我正在使用列印命令獲取資料,但在 Pandas DataFrame 中,拋出結果為:Empty DataFrame,Columns: [],Index: [`]
腳本:
from bs4 import BeautifulSoup
import requests
import re
import json
import pandas as pd
url='http://financials.morningstar.com/finan/financials/getFinancePart.html?&callback=jsonp1640132253903&t=XNAS:AAPL'
req=requests.get(url).text
#print(req)
data=re.search(r'jsonp1640132253903\((\{.*\})\)',req).group(1)
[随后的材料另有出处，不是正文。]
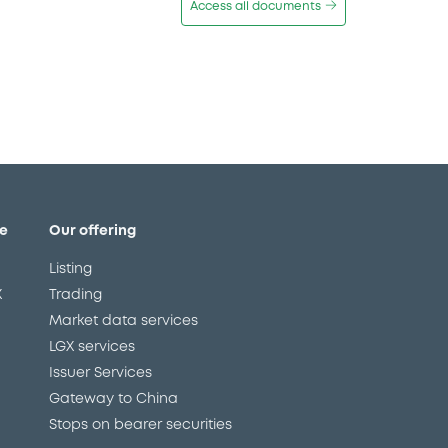
Access all documents
e
Our offering
Listing
X
Trading
Market data services
LGX services
Issuer Services
Gateway to China
Stops on bearer securities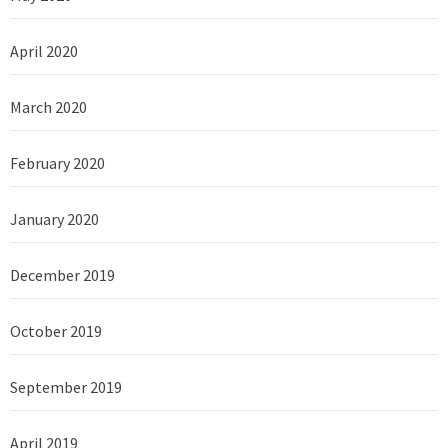
April 2020
March 2020
February 2020
January 2020
December 2019
October 2019
September 2019
April 2019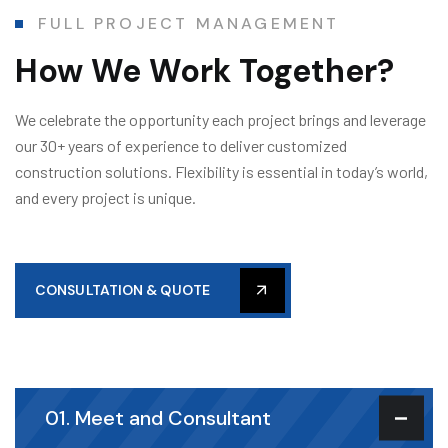
FULL PROJECT MANAGEMENT
How We Work Together?
We celebrate the opportunity each project brings and leverage
our 30+ years of experience to deliver customized
construction solutions. Flexibility is essential in today’s world,
and every project is unique.
CONSULTATION & QUOTE
01. Meet and Consultant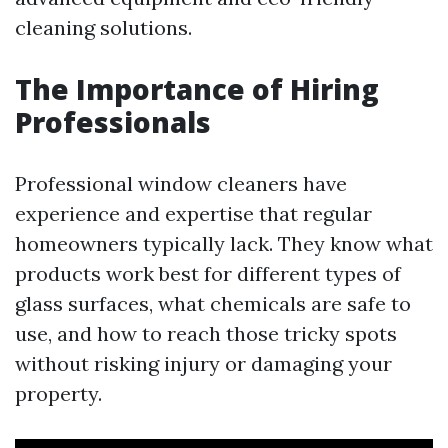
cleaning solutions.
The Importance of Hiring
Professionals
Professional window cleaners have
experience and expertise that regular
homeowners typically lack. They know what
products work best for different types of
glass surfaces, what chemicals are safe to
use, and how to reach those tricky spots
without risking injury or damaging your
property.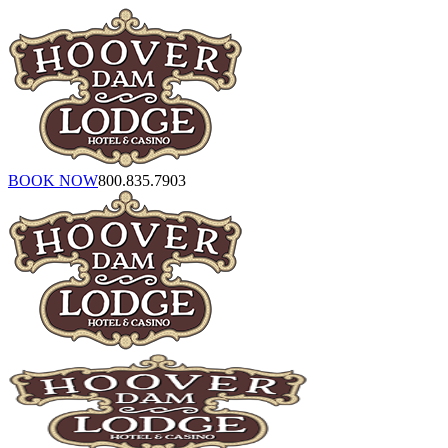
BOOK NOW
800.835.7903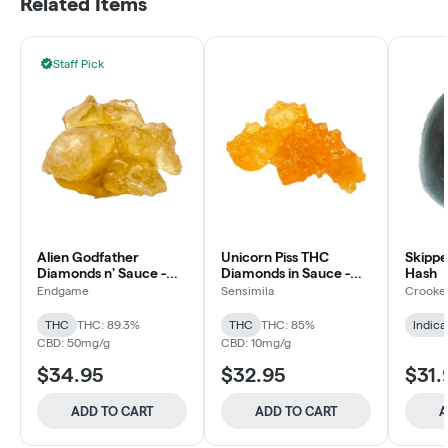
Related Items
Staff Pick
Alien Godfather
Unicorn Piss THC
Skippe
Diamonds n' Sauce -
Diamonds in Sauce -
Hash
Endgame - Resin
SensiMila - Diamond
Endgame
Sensimila
Crooke
THC
THC: 89.3%
THC
THC: 85%
Indica
CBD: 50mg/g
CBD: 10mg/g
$34.95
$32.95
$31.
ADD TO CART
ADD TO CART
A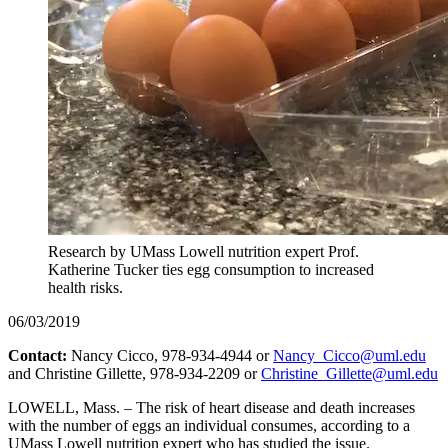
Research by UMass Lowell nutrition expert Prof.
Katherine Tucker ties egg consumption to increased
health risks.
06/03/2019
Contact:
Nancy Cicco, 978-934-4944 or
Nancy_Cicco@uml.edu
and Christine Gillette, 978-934-2209 or
Christine_Gillette@uml.edu
LOWELL, Mass. – The risk of heart disease and death increases
with the number of eggs an individual consumes, according to a
UMass Lowell nutrition expert who has studied the issue.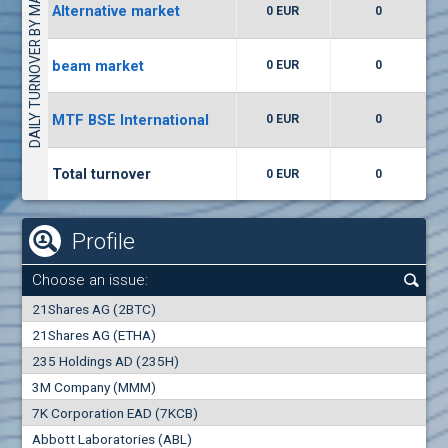
DAILY TURNOVER BY MARKETS
Alternative market
0 EUR
0
(WISR) Wiser Technology
7400
1
EUR
0.00%
beam market
0 EUR
0
(CCB) CB CCB
MTF BSE International
0 EUR
0
6300
1
EUR
0.00%
Total turnover
0 EUR
0
Profile
Choose an issue:
0
21Shares AG (2BTC)
000
21Shares AG (ETHA)
235 Holdings AD (235H)
0.000
0.00%
3M Company (MMM)
7K Corporation EAD (7KCB)
Best Bid
Best Ask
Abbott Laboratories (ABL)
0
000
0
000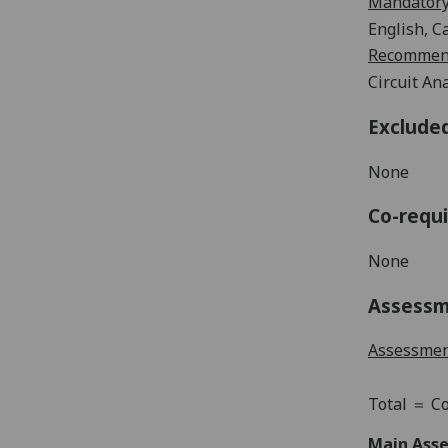
Mandatory
English,
Ca
Recommend
Circuit An
Exclude
None
Co-requi
None
Assess
Assessme
Total
＝
Co
Main Asse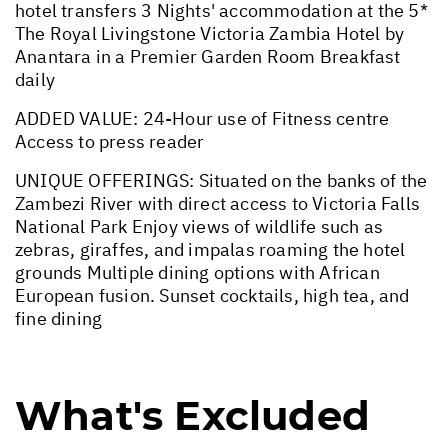
hotel transfers 3 Nights' accommodation at the 5*
The Royal Livingstone Victoria Zambia Hotel by
Anantara in a Premier Garden Room Breakfast
daily
ADDED VALUE: 24-Hour use of Fitness centre
Access to press reader
UNIQUE OFFERINGS: Situated on the banks of the
Zambezi River with direct access to Victoria Falls
National Park Enjoy views of wildlife such as
zebras, giraffes, and impalas roaming the hotel
grounds Multiple dining options with African
European fusion. Sunset cocktails, high tea, and
fine dining
What's Excluded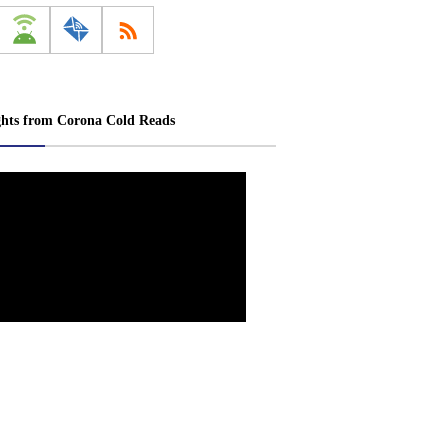
ghts from Corona Cold Reads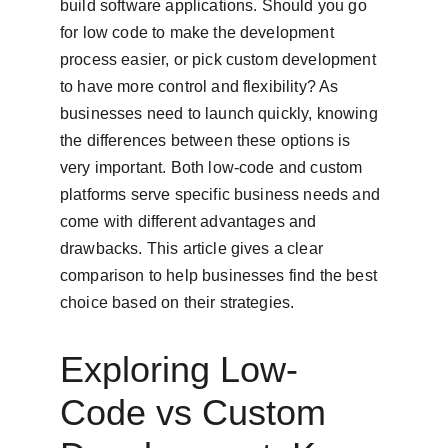
build software applications. Should you go 
for low code to make the development 
process easier, or pick custom development 
to have more control and flexibility? As 
businesses need to launch quickly, knowing 
the differences between these options is 
very important. Both low-code and custom 
platforms serve specific business needs and 
come with different advantages and 
drawbacks. This article gives a clear 
comparison to help businesses find the best 
choice based on their strategies.
Exploring Low-
Code vs Custom 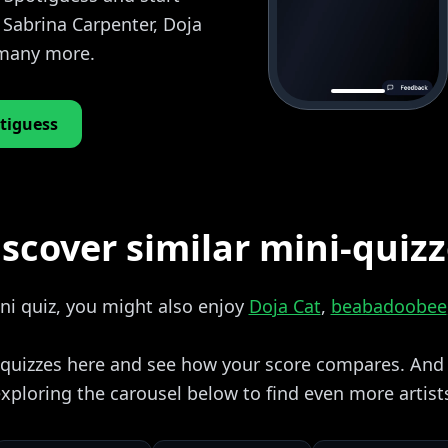
 Sabrina Carpenter, Doja
 many more.
tiguess
scover similar mini-quiz
ini quiz, you might also enjoy
Doja Cat
,
beabadoobee
i quizzes here and see how your score compares. And i
xploring the carousel below to find even more artist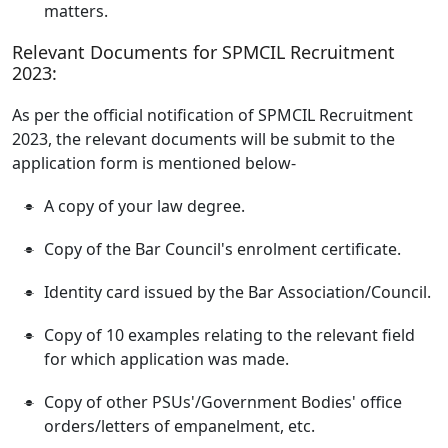
matters.
Relevant Documents for SPMCIL Recruitment
2023:
As per the official notification of SPMCIL Recruitment
2023, the relevant documents will be submit to the
application form is mentioned below-
A copy of your law degree.
Copy of the Bar Council's enrolment certificate.
Identity card issued by the Bar Association/Council.
Copy of 10 examples relating to the relevant field
for which application was made.
Copy of other PSUs'/Government Bodies' office
orders/letters of empanelment, etc.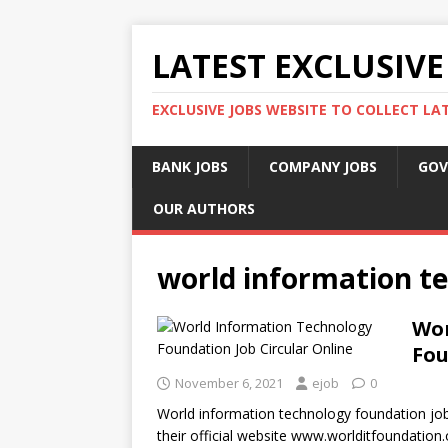
LATEST EXCLUSIVE
EXCLUSIVE JOBS WEBSITE TO COLLECT LA
BANK JOBS
COMPANY JOBS
GOV
OUR AUTHORS
world information t
Wor
Fou
November 6, 2021
ejob
0
World information technology foundation job c
their official website www.worlditfoundation.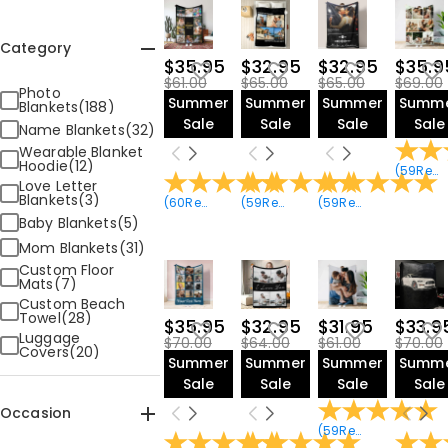
Category
$35.95
$32.95
$32.95
$35.9
$61.00
$65.00
$65.00
$69.00
Photo
Summer
Summer
Summer
Summ
Blankets(188)
Sale
Sale
Sale
Sale
Name Blankets(32)
Wearable Blanket
Hoodie(12)
(
59
Reviews
Love Letter
Blankets(3)
(
60
Reviews
)
(
59
Reviews
)
(
59
Reviews
)
Baby Blankets(5)
Mom Blankets(31)
Custom Floor
Mats(7)
Custom Beach
Towel(28)
$35.95
$32.95
$31.95
$33.9
Luggage
$70.00
$64.00
$61.00
$70.00
Covers(20)
Summer
Summer
Summer
Summ
Sale
Sale
Sale
Sale
Occasion
(
59
Reviews
)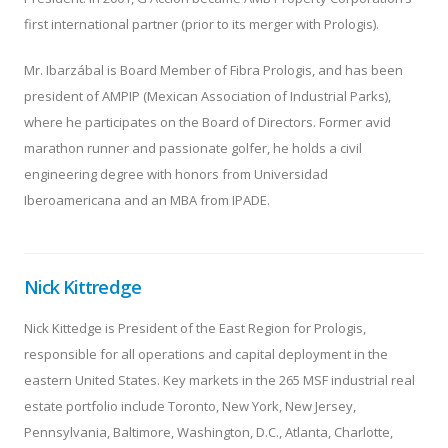
first international partner (prior to its merger with Prologis).
Mr. Ibarzábal is Board Member of Fibra Prologis, and has been
president of AMPIP (Mexican Association of Industrial Parks),
where he participates on the Board of Directors. Former avid
marathon runner and passionate golfer, he holds a civil
engineering degree with honors from Universidad
Iberoamericana and an MBA from IPADE.
Nick Kittredge
Nick Kittedge is President of the East Region for Prologis,
responsible for all operations and capital deployment in the
eastern United States. Key markets in the 265 MSF industrial real
estate portfolio include Toronto, New York, New Jersey,
Pennsylvania, Baltimore, Washington, D.C., Atlanta, Charlotte,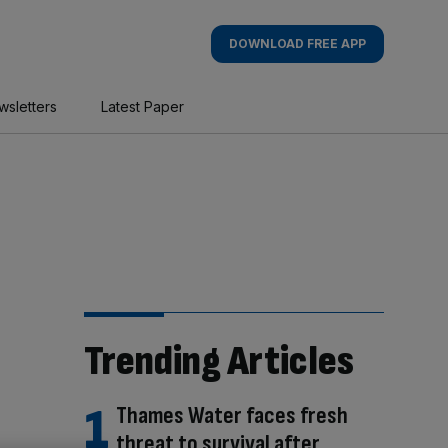
DOWNLOAD FREE APP
wsletters
Latest Paper
Trending Articles
Thames Water faces fresh
threat to survival after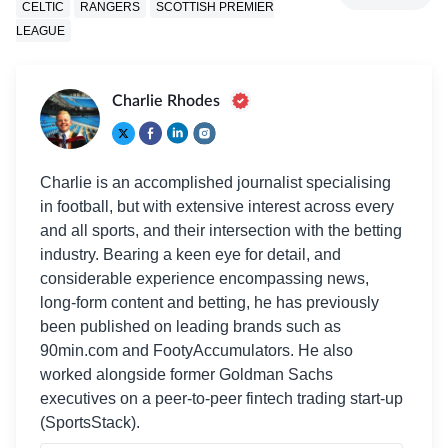
CELTIC
RANGERS
SCOTTISH PREMIER
LEAGUE
Charlie Rhodes
Charlie is an accomplished journalist specialising
in football, but with extensive interest across every
and all sports, and their intersection with the betting
industry. Bearing a keen eye for detail, and
considerable experience encompassing news,
long-form content and betting, he has previously
been published on leading brands such as
90min.com and FootyAccumulators. He also
worked alongside former Goldman Sachs
executives on a peer-to-peer fintech trading start-up
(SportsStack).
json_data=json.loads(data)['componentData']
#print(json_data)
# with open('index.html','w') as f:
# f.write(json_data)
soup=BeautifulSoup(json_data,'lxml')
for tr in soup.select('tr'):
row_data=[td.get_text(strip=True) for td in tr.select('td,th') if td.text]
if not row_data:
continue
if len(row_data) < 12:
row_data = ['Particulars'] row_data
#print(row_data)
df=pd.DataFrame(row_data)
print(df)
列印結果:
['詳情'、'2012-09'、'2013-09'、'2014-09'、'2015-09'、'2016-09'、'2017-09'、'2018-09'、'2019- 09', '2020-09', '2021-09', 'TTM'] ['RevenueUSD Mil', '156,508', '170,910', '182,795', '233,715', '215,629,4', 3 265,595', '260,174', '274,515', '365,817', '365,817'] ['毛利率%', '43.9', '37.6', '38.6', '40,3.1', '40,3.1', . '38.3', '37.8', '38.2',
'41 .8', '41 .8'] ['營業收入USD Mil', '55,241', '48,999', '52,503', '71,230', '60,4'6124 , '70,898', '63,930', '66,288', '108,949', '108,949'] ['營業利潤率 %', '35.3', '28.7', '28.7', '30.5', '27.8', '22.6.7', ' '24.6'、'24.1'、'29.8'、'29.8']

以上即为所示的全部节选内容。